'Hit-and-run': Planet Mercury had a weird incident in its youth - Here is what happened
Produced by Tarun Mishra
Produced by Tarun Mishra
New simulations suggest that Mercury's unique density and iron-rich core may be the result of a glancing collision with a similarly sized protoplanet during the early stages of the solar system's development.
Previous models suggested that Mercury formed through a single, massive impact, but this has been questioned due to the planet’s unexpectedly high concentration of volatile elements, which should have been lost during such an event.
The latest study proposes that a more common event — a grazing impact between two similarly sized protoplanets — could have stripped Mercury’s outer layers while leaving volatile elements largely intact.
According to the research, the collision must have taken place tens of millions of years after the formation of the solar system, when Mercury had already developed a distinct core and mantle. This timing allowed selective material loss without full disruption.

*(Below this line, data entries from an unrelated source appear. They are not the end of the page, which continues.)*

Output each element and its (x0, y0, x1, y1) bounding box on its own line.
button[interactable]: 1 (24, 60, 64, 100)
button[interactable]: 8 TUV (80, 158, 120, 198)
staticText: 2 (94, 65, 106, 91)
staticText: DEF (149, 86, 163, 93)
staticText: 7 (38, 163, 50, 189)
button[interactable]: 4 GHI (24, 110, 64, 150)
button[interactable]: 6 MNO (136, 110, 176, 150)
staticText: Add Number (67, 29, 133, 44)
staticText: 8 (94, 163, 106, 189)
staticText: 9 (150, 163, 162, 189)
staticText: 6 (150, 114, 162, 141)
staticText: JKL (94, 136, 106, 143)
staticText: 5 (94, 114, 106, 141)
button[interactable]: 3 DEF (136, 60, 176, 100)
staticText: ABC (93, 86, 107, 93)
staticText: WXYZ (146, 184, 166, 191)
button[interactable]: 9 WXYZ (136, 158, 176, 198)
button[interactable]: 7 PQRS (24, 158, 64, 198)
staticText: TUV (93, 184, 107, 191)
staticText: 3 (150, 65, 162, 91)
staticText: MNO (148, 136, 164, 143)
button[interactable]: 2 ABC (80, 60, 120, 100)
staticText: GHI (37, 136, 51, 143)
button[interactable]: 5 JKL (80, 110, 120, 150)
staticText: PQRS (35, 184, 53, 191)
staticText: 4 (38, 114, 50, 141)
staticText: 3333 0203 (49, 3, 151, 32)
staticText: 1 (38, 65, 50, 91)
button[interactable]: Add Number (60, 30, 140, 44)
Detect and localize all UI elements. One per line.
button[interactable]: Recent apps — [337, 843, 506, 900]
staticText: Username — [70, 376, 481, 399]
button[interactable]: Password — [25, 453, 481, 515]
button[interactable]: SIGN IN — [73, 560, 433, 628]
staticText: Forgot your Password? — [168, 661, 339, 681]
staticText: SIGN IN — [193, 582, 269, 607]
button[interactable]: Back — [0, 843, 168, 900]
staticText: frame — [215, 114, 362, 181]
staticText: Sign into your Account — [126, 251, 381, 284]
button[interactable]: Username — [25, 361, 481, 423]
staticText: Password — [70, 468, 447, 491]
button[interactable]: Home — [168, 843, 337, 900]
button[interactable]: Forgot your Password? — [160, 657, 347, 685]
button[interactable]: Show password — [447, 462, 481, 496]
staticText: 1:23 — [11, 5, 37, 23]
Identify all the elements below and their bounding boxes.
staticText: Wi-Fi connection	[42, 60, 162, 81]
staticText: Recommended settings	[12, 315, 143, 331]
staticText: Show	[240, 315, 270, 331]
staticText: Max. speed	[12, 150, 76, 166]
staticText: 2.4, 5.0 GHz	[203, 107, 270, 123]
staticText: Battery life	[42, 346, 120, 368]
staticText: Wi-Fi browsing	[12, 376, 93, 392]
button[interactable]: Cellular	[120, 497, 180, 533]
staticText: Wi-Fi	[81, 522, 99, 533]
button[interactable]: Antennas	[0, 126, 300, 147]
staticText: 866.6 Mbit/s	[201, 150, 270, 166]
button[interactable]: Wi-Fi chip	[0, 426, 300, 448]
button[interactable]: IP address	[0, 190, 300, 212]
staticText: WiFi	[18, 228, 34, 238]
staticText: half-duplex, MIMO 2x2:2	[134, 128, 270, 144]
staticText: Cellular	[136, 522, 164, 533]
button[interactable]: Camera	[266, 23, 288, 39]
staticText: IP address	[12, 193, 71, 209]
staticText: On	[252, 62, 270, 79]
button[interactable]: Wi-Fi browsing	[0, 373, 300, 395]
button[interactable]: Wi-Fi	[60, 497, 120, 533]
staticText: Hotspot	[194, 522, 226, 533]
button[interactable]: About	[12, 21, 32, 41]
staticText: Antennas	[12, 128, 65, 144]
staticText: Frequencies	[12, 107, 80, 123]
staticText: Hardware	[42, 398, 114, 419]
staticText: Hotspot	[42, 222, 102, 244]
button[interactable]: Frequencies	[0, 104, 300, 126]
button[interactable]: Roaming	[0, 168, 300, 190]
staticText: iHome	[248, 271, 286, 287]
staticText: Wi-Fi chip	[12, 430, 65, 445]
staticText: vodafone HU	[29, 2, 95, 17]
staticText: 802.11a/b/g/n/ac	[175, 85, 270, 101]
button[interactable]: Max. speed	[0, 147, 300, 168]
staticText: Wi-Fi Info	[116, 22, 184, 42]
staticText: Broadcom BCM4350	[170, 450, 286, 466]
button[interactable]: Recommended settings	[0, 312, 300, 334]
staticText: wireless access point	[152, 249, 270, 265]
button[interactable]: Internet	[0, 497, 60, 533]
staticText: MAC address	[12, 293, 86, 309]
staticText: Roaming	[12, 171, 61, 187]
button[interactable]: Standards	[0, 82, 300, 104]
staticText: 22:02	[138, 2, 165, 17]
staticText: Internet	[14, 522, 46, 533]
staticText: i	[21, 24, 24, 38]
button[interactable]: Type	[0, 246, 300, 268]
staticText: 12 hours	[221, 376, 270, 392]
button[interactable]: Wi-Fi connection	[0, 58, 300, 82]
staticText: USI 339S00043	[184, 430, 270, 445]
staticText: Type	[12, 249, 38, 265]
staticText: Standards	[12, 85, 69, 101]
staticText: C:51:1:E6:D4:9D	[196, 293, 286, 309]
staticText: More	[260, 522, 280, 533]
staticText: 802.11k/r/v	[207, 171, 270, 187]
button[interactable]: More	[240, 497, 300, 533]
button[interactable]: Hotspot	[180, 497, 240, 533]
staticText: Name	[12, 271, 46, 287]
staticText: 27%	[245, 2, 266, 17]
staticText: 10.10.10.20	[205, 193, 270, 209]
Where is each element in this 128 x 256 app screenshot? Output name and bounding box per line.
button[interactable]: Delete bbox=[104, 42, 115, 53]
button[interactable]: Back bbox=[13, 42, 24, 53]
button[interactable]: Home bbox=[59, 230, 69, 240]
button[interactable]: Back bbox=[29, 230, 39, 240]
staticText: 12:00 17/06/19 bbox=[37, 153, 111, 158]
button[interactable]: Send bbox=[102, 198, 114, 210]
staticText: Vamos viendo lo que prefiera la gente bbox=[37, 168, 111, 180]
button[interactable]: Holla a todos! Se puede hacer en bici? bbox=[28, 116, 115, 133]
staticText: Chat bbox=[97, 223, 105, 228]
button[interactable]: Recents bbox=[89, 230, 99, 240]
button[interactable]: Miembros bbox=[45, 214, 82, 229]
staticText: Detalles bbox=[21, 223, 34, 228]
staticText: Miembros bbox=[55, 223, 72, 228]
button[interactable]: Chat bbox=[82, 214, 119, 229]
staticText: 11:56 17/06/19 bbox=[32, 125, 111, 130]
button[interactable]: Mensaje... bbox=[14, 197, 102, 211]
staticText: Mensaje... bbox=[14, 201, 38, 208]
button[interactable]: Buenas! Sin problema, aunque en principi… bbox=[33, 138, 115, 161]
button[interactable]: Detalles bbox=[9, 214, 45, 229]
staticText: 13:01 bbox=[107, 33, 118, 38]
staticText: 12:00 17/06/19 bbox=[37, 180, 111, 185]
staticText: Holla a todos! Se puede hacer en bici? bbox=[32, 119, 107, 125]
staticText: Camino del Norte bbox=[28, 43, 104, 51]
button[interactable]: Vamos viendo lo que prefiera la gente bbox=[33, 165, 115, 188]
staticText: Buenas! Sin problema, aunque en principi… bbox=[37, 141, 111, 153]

The angle of the simulated collision proved important, with specific "hit-and-run" trajectories allowing proto-Mercury to lose just enough rocky mantle to explain its present mass distribution and chemical makeup.
Simulations indicate that the impact likely occurred in a more crowded region of the early solar system — between the orbits of Earth and Venus. This supports the possibility that Mercury later migrated inward to its current orbit.
The ESA-JAXA BepiColombo spacecraft, due to arrive at Mercury in November 2026, is expected to provide new data that could refine or challenge existing theories on the planet’s formation and structural history.